What the task requires:
All entries must be repeated exactly. No picture should appear in the result.

Material provided:
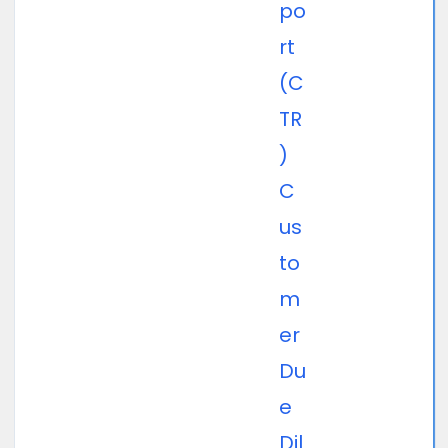
po
rt
(C
TR
)
C
us
to
m
er
Du
e
Dil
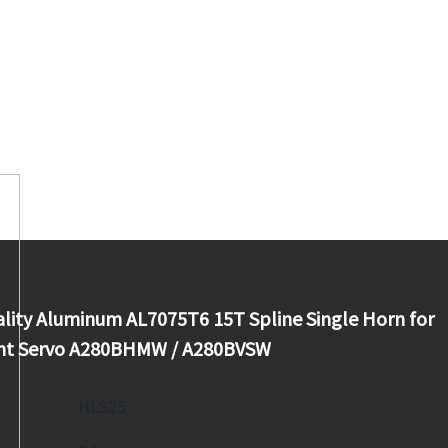
lity Aluminum AL7075T6 15T Spline Single Horn for
iant Servo A280BHMW / A280BVSW
HLS25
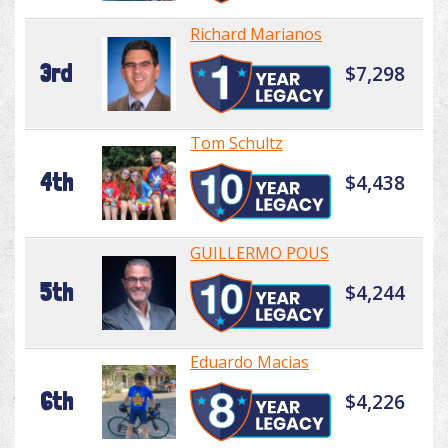
Richard Marianos
3rd
$7,298
Tom Schultz
4th
$4,438
GUILLERMO POUS
5th
$4,244
Eduardo Macias
6th
$4,226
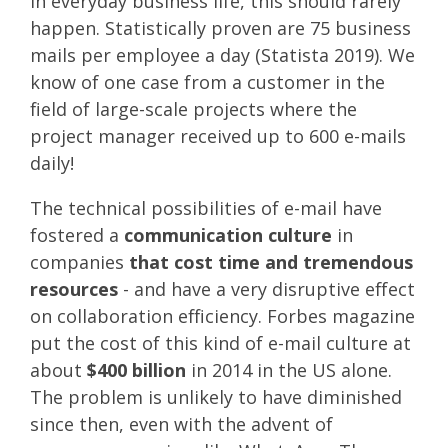
In everyday business life, this should rarely
happen. Statistically proven are 75 business
mails per employee a day (Statista 2019). We
know of one case from a customer in the
field of large-scale projects where the
project manager received up to 600 e-mails
daily!
The technical possibilities of e-mail have
fostered a
communication culture
in
companies
that cost time and tremendous
resources
- and have a very disruptive effect
on collaboration efficiency. Forbes magazine
put the cost of this kind of e-mail culture at
about
$400 billion
in 2014 in the US alone.
The problem is unlikely to have diminished
since then, even with the advent of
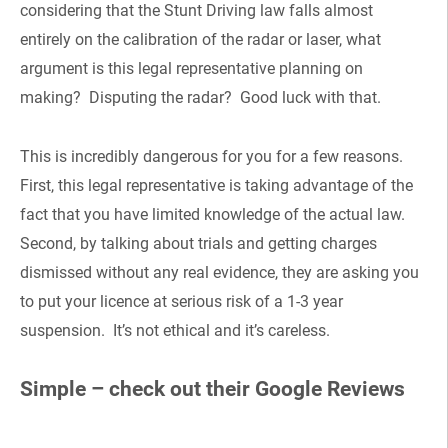
considering that the Stunt Driving law falls almost
entirely on the calibration of the radar or laser, what
argument is this legal representative planning on
making? Disputing the radar? Good luck with that.
This is incredibly dangerous for you for a few reasons.
First, this legal representative is taking advantage of the
fact that you have limited knowledge of the actual law.
Second, by talking about trials and getting charges
dismissed without any real evidence, they are asking you
to put your licence at serious risk of a 1-3 year
suspension. It’s not ethical and it’s careless.
Simple – check out their Google Reviews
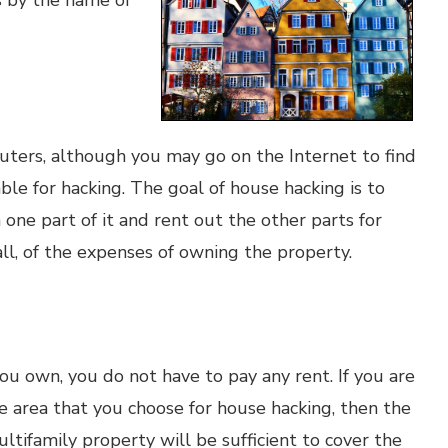
s by the name of
ters, although you may go on the Internet to find
ble for hacking. The goal of house hacking is to
n one part of it and rent out the other parts for
ll, of the expenses of owning the property.
ou own, you do not have to pay any rent. If you are
he area that you choose for house hacking, then the
ltifamily property will be sufficient to cover the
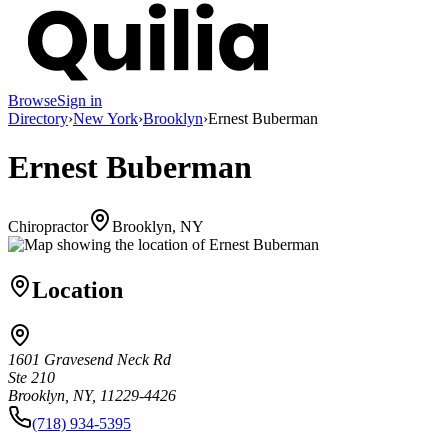
Browse
Sign in
Directory
›
New York
›
Brooklyn
›
Ernest Buberman
Ernest Buberman
Chiropractor
Brooklyn, NY
Location
1601 Gravesend Neck Rd
Ste 210
Brooklyn, NY, 11229-4426
(718) 934-5395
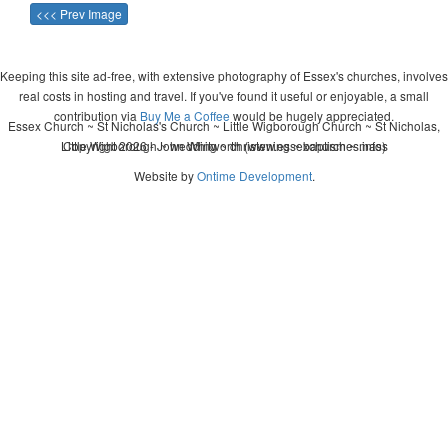
<<< Prev Image
Keeping this site ad-free, with extensive photography of Essex's churches, involves
real costs in hosting and travel. If you've found it useful or enjoyable, a small
contribution via
Buy Me a Coffee
would be hugely appreciated.
Essex Church ~ St Nicholas's Church ~ Little Wigborough Church ~ St Nicholas,
Little Wigborough ~ wedding ~ christening ~ baptism ~ mass
Copyright 2026 - John Whitworth (www.essexchurches.info)
Website by
Ontime Development
.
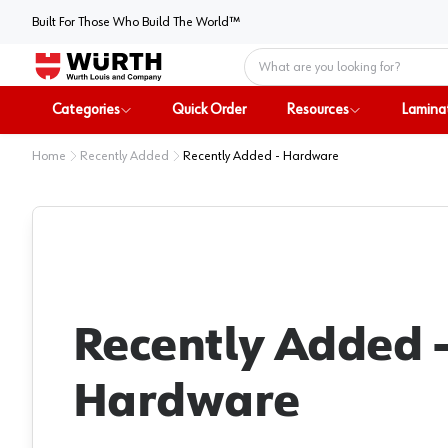
Built For Those Who Build The World™
Home
Categories
Quick Order
Resources
Lamina
Home
Recently Added
Recently Added - Hardware
Recently Added 
Hardware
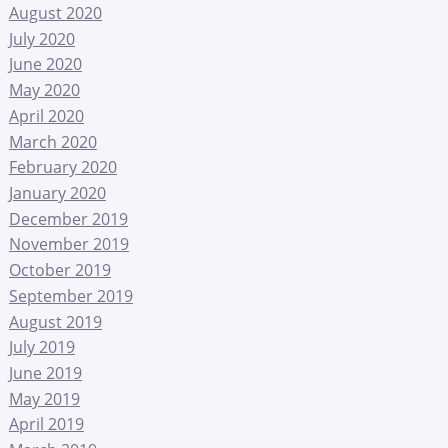
August 2020
July 2020
June 2020
May 2020
April 2020
March 2020
February 2020
January 2020
December 2019
November 2019
October 2019
September 2019
August 2019
July 2019
June 2019
May 2019
April 2019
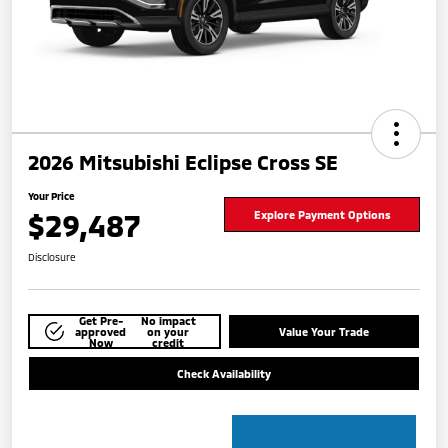
2026 Mitsubishi Eclipse Cross SE
Your Price
$29,487
Explore Payment Options
Disclosure
Get Pre-
No impact
approved
on your
Value Your Trade
Now
credit
Check Availability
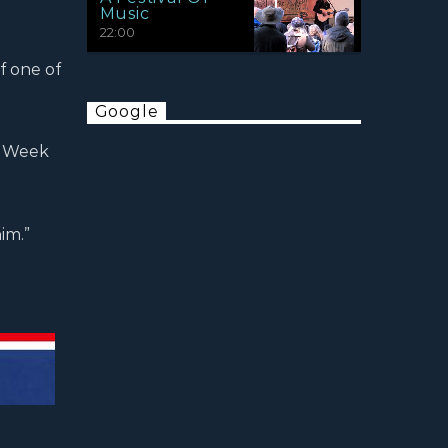
Music
22:00
of one of
Google
he Week
im.”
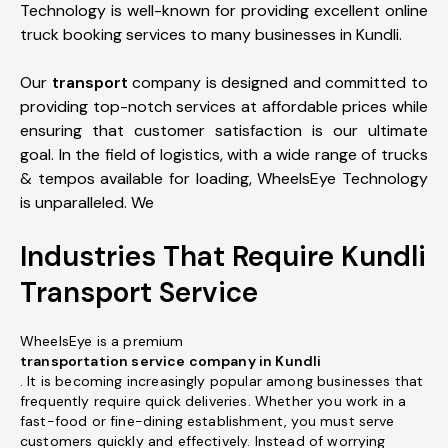
Technology is well-known for providing excellent online
truck booking services to many businesses in Kundli.
Our
transport
company is designed and committed to
providing top-notch services at affordable prices while
ensuring that customer satisfaction is our ultimate
goal. In the field of logistics, with a wide range of trucks
& tempos available for loading, WheelsEye Technology
is unparalleled. We
Industries That Require Kundli
Transport Service
WheelsEye is a premium
transportation service company in Kundli
. It is becoming increasingly popular among businesses that
frequently require quick deliveries. Whether you work in a
fast-food or fine-dining establishment, you must serve
customers quickly and effectively. Instead of worrying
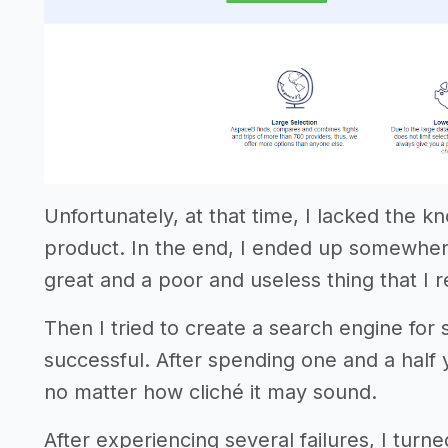
Unfortunately, at that time, I lacked the 
product. In the end, I ended up somewher
great and a poor and useless thing that I 
Then I tried to create a search engine for
successful. After spending one and a half y
no matter how cliché it may sound.
After experiencing several failures, I turn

Answer to the exercise:
po
rt
(C
TR
)
C
us
to
m
er
Du
e
Dil
lity Aluminum AL7075T6 15T Spline Single Horn for
iant Servo A280BHMW / A280BVSW
HLS25
Richard Marianos
3rd
$7,298
Tom Schultz
4th
$4,438
GUILLERMO POUS
5th
$4,244
Eduardo Macias
6th
$4,226
In everyday business life, this should rarely
happen. Statistically proven are 75 business
mails per employee a day (Statista 2019). We
know of one case from a customer in the
field of large-scale projects where the
project manager received up to 600 e-mails
daily!
The technical possibilities of e-mail have
fostered a
communication culture
in
companies
that cost time and tremendous
resources
- and have a very disruptive effect
on collaboration efficiency. Forbes magazine
put the cost of this kind of e-mail culture at
about
$400 billion
in 2014 in the US alone.
The problem is unlikely to have diminished
since then, even with the advent of
considering that the Stunt Driving law falls almost
entirely on the calibration of the radar or laser, what
argument is this legal representative planning on
making? Disputing the radar? Good luck with that.
This is incredibly dangerous for you for a few reasons.
First, this legal representative is taking advantage of the
fact that you have limited knowledge of the actual law.
Second, by talking about trials and getting charges
dismissed without any real evidence, they are asking you
to put your licence at serious risk of a 1-3 year
suspension. It’s not ethical and it’s careless.
Simple – check out their Google Reviews
s by the name of
ters, although you may go on the Internet to find
ble for hacking. The goal of house hacking is to
n one part of it and rent out the other parts for
ll, of the expenses of owning the property.
ou own, you do not have to pay any rent. If you are
he area that you choose for house hacking, then the
ltifamily property will be sufficient to cover the
Browse
Sign in
Directory
›
New York
›
Brooklyn
›
Ernest Buberman
Ernest Buberman
Chiropractor
Brooklyn, NY
Location
1601 Gravesend Neck Rd
Ste 210
Brooklyn, NY, 11229-4426
(718) 934-5395
<<< Prev Image
Keeping this site ad-free, with extensive photography of Essex's churches, involves
real costs in hosting and travel. If you've found it useful or enjoyable, a small
contribution via
Buy Me a Coffee
would be hugely appreciated.
Essex Church ~ St Nicholas's Church ~ Little Wigborough Church ~ St Nicholas,
Little Wigborough ~ wedding ~ christening ~ baptism ~ mass
Copyright 2026 - John Whitworth (www.essexchurches.info)
Website by
Ontime Development
.
Built For Those Who Build The World™
Home
Categories
Quick Order
Resources
Lamina
Home
Recently Added
Recently Added - Hardware
Recently Added 
Hardware
August 2020
July 2020
June 2020
May 2020
April 2020
March 2020
February 2020
January 2020
December 2019
November 2019
October 2019
September 2019
August 2019
July 2019
June 2019
May 2019
April 2019
2026 Mitsubishi Eclipse Cross SE
Your Price
$29,487
Explore Payment Options
Disclosure
Get Pre-
No impact
approved
on your
Value Your Trade
Now
credit
Check Availability
Music
22:00
of one of
Google
he Week
im.”
Technology is well-known for providing excellent online
truck booking services to many businesses in Kundli.
Our
transport
company is designed and committed to
providing top-notch services at affordable prices while
ensuring that customer satisfaction is our ultimate
goal. In the field of logistics, with a wide range of trucks
& tempos available for loading, WheelsEye Technology
is unparalleled. We
Industries That Require Kundli
Transport Service
WheelsEye is a premium
transportation service company in Kundli
. It is becoming increasingly popular among businesses that
frequently require quick deliveries. Whether you work in a
fast-food or fine-dining establishment, you must serve
customers quickly and effectively. Instead of worrying
Unfortunately, at that time, I lacked the 
product. In the end, I ended up somewher
great and a poor and useless thing that I 
Then I tried to create a search engine for
successful. After spending one and a half y
no matter how cliché it may sound.
After experiencing several failures, I turn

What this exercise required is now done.